● ACTIVITY:
Transcribe the listing in full, word for word; pictures do not belong in the copy.

═══ RAW DATA ═══

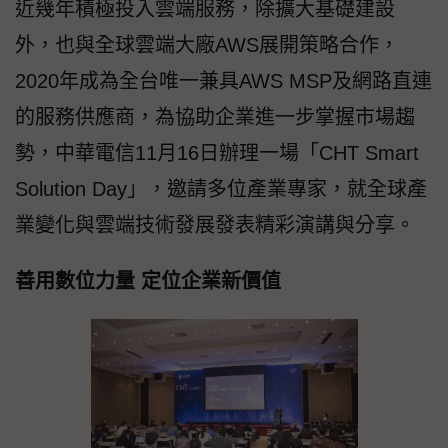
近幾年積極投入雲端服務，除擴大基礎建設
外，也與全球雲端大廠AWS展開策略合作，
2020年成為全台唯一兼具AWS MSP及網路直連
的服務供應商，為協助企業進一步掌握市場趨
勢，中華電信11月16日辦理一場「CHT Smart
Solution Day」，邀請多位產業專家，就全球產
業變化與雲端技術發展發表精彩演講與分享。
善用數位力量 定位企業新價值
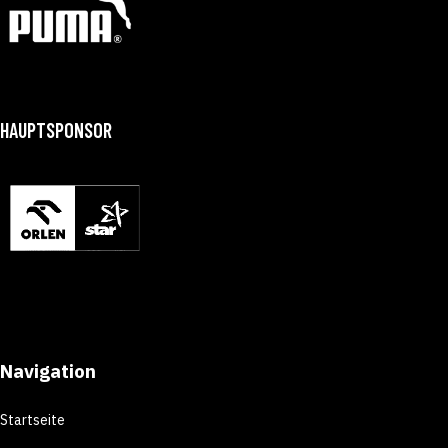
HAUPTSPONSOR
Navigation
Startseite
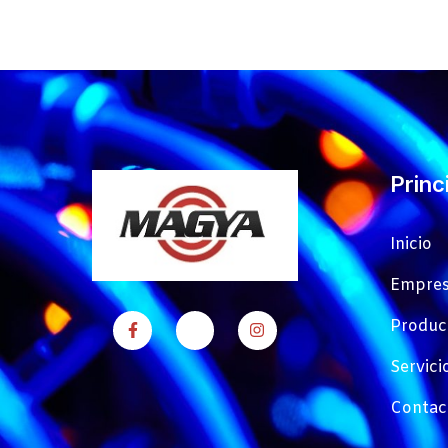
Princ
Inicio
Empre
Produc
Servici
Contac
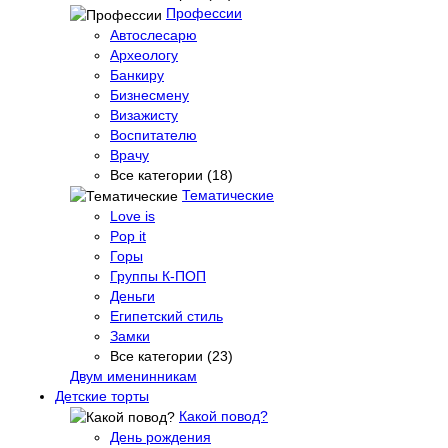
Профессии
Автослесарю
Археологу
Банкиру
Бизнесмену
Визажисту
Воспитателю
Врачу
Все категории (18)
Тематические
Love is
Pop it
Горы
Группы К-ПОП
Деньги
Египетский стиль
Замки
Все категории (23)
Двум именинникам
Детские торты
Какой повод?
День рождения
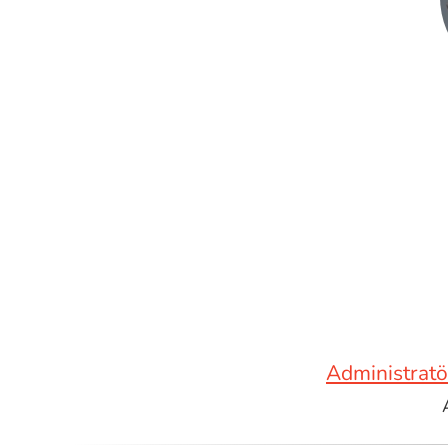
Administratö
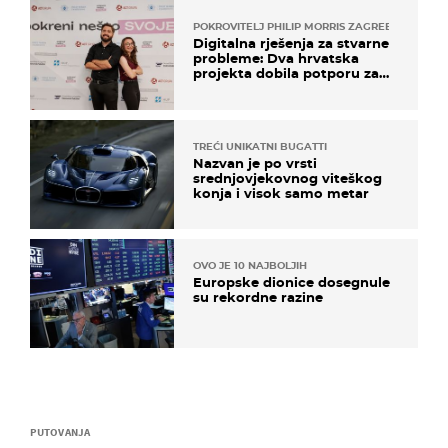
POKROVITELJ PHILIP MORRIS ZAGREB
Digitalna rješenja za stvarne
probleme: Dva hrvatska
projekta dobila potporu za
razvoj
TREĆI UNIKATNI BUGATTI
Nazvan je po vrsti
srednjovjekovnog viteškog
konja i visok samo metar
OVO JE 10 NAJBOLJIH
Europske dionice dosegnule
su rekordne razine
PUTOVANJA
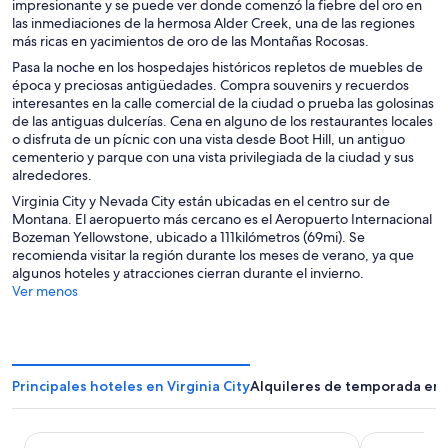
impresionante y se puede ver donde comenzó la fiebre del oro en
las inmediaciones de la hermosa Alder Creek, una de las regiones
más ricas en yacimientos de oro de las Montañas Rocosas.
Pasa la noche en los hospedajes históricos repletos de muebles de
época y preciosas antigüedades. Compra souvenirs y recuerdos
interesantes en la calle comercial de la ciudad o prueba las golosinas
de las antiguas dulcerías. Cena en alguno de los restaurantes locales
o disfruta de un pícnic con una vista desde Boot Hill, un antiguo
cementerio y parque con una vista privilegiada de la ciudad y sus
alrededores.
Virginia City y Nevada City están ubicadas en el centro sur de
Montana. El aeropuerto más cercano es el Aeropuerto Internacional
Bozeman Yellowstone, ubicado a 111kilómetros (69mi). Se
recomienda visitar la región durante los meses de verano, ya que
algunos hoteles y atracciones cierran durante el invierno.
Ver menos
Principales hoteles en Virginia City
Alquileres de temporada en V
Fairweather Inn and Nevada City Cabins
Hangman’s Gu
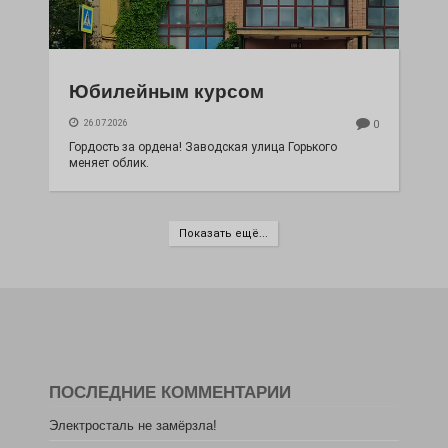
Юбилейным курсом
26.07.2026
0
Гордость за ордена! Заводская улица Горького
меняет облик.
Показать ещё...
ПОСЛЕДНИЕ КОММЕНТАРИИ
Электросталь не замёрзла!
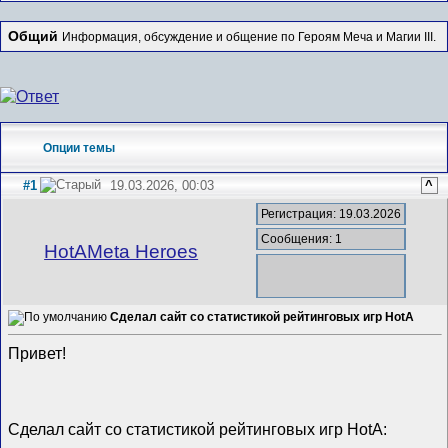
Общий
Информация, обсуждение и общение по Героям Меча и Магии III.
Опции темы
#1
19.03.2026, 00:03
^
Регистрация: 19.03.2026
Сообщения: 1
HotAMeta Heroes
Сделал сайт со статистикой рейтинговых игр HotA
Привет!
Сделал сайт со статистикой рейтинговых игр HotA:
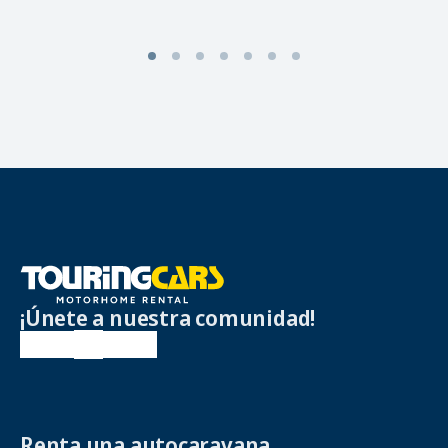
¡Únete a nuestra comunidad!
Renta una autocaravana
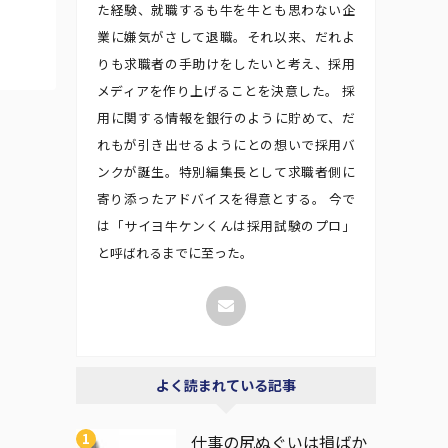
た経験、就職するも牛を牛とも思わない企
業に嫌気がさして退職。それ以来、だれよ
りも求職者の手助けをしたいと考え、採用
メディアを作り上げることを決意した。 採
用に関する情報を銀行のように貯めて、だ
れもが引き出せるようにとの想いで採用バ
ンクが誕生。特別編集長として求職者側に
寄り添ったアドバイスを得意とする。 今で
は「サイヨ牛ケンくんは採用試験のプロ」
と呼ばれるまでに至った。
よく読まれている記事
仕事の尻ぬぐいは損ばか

═══

● ANSWER SECTION:
近幾年積極投入雲端服務，除擴大基礎建設
外，也與全球雲端大廠AWS展開策略合作，
2020年成為全台唯一兼具AWS MSP及網路直連
的服務供應商，為協助企業進一步掌握市場趨
勢，中華電信11月16日辦理一場「CHT Smart
Solution Day」，邀請多位產業專家，就全球產
業變化與雲端技術發展發表精彩演講與分享。
善用數位力量 定位企業新價值
HAUPTSPONSOR
Navigation
Startseite
Princ
Inicio
Empre
Produc
Servici
Contac
Профессии
Автослесарю
Археологу
Банкиру
Бизнесмену
Визажисту
Воспитателю
Врачу
Все категории (18)
Тематические
Love is
Pop it
Горы
Группы К-ПОП
Деньги
Египетский стиль
Замки
Все категории (23)
Двум именинникам
Детские торты
Какой повод?
День рождения
Administratö
POKROVITELJ PHILIP MORRIS ZAGREB
Digitalna rješenja za stvarne
probleme: Dva hrvatska
projekta dobila potporu za
razvoj
TREĆI UNIKATNI BUGATTI
Nazvan je po vrsti
srednjovjekovnog viteškog
konja i visok samo metar
OVO JE 10 NAJBOLJIH
Europske dionice dosegnule
su rekordne razine
PUTOVANJA
impresionante y se puede ver donde comenzó la fiebre del oro en
las inmediaciones de la hermosa Alder Creek, una de las regiones
más ricas en yacimientos de oro de las Montañas Rocosas.
Pasa la noche en los hospedajes históricos repletos de muebles de
época y preciosas antigüedades. Compra souvenirs y recuerdos
interesantes en la calle comercial de la ciudad o prueba las golosinas
de las antiguas dulcerías. Cena en alguno de los restaurantes locales
o disfruta de un pícnic con una vista desde Boot Hill, un antiguo
cementerio y parque con una vista privilegiada de la ciudad y sus
alrededores.
Virginia City y Nevada City están ubicadas en el centro sur de
Montana. El aeropuerto más cercano es el Aeropuerto Internacional
Bozeman Yellowstone, ubicado a 111kilómetros (69mi). Se
recomienda visitar la región durante los meses de verano, ya que
algunos hoteles y atracciones cierran durante el invierno.
Ver menos
Principales hoteles en Virginia City
Alquileres de temporada en V
Fairweather Inn and Nevada City Cabins
Hangman’s Gu
Юбилейным курсом
26.07.2026
0
Гордость за ордена! Заводская улица Горького
меняет облик.
Показать ещё...
ПОСЛЕДНИЕ КОММЕНТАРИИ
Электросталь не замёрзла!
Общий
Информация, обсуждение и общение по Героям Меча и Магии III.
Опции темы
#1
19.03.2026, 00:03
^
Регистрация: 19.03.2026
Сообщения: 1
HotAMeta Heroes
Сделал сайт со статистикой рейтинговых игр HotA
Привет!
Сделал сайт со статистикой рейтинговых игр HotA:
¡Únete a nuestra comunidad!
Renta una autocaravana
た経験、就職するも牛を牛とも思わない企
業に嫌気がさして退職。それ以来、だれよ
りも求職者の手助けをしたいと考え、採用
メディアを作り上げることを決意した。 採
用に関する情報を銀行のように貯めて、だ
れもが引き出せるようにとの想いで採用バ
ンクが誕生。特別編集長として求職者側に
寄り添ったアドバイスを得意とする。 今で
は「サイヨ牛ケンくんは採用試験のプロ」
と呼ばれるまでに至った。
よく読まれている記事
仕事の尻ぬぐいは損ばか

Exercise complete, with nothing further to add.